William Boston and Mike Colias had the news for the Wall Street Journal:
Ford Motor Co. laid out plans to close factories in Europe and cut 12,000 jobs, or more than 20% of its European workforce, aiming to return to a profit in the region and focus on technologies that are reshaping the auto industry.
The auto maker had broached the revamp of its European operations in January as part of a broader cost-cutting effort, with the company pivoting toward electric vehicles and autonomous driving. Ford, which has struggled to maintain profitability in Europe for years, said Thursday it would shrink its manufacturing footprint in the region to 18 plants from 24 by the end of next year.
The company aims to rely more on imported passenger cars and locally built, higher-margin commercial vehicles for its sales in Europe, where auto makers are now struggling with sluggish consumer demand after years of growth.
The Daily Mail’s Francesca Washtell supplied some details:
Many of the losses will come from the closure of five factories in Russia, France and Britain – where the US car maker will shut its Bridgend plant in South Wales in September next year.
Ford will also close its British headquarters in Warley in Essex, and consolidate operations at its site in Dunton, also in Essex.
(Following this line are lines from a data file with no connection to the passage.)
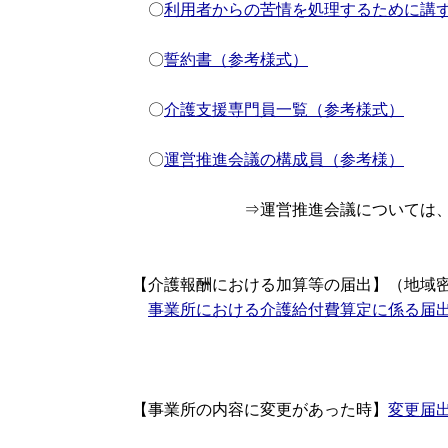
〇
利用者からの苦情を処理するために講
〇
誓約書（参考様式）
〇
介護支援専門員一覧（参考様式）
〇
運営推進会議の構成員（参考様）
⇒運営推進会議については
【介護報酬における加算等の届出】（地域
事業所における介護給付費算定に係る届
【事業所の内容に変更があった時】
変更届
A total of 3,100 jobs in the UK will go between 2018 and 2020.
This year Ford will shut three factories in Russia, slashing 2,200 roles, as well as a site in Bordeaux, where it employs 1,000.
Ford also announced plans to trim back shifts at some of its plants in Valencia in Spain, and Saarlouis in Germany.
Five thousand jobs will go in Germany in total – the shift cuts will account for around 1,600 of these.
The company, which employs 51,000 staff in its European operations, said these measures would help it return to profit in the coming years.
It is in the midst of a huge turnaround programme and said the cost-cutting would ‘significantly improve’ its full-year results in 2019.
Stuart Rowley, president at Ford of Europe, said the plant closures and job losses ‘are the hardest decisions we make, and in recognition of the effect on families and communities, we are providing support to ease the impact’.
David Meyer reported on future plans for Fortune:
The restructuring creates three new business groups, covering commercial vehicles, passenger vehicles, and imports.
The company will also push its passenger vehicle business hard in Europe. It wants to triple its imports in this segment by 2024, with models including an “all-new Mustang-inspired fully electric performance utility” that will appear late next year.
Indeed, Ford seems to be placing a lot of emphasis on the SUV sector, promising three new models in the next five years—all of which will come with an electrified option. “A future family of battery electric vehicles will be assembled in Europe,” the company said.
Europeans have a well-deserved reputation for buying smaller cars, but they are also increasingly buying SUVs—albeit on the more compact side. In fact, SUV sales have recently been offsetting declining sales in more traditional segments.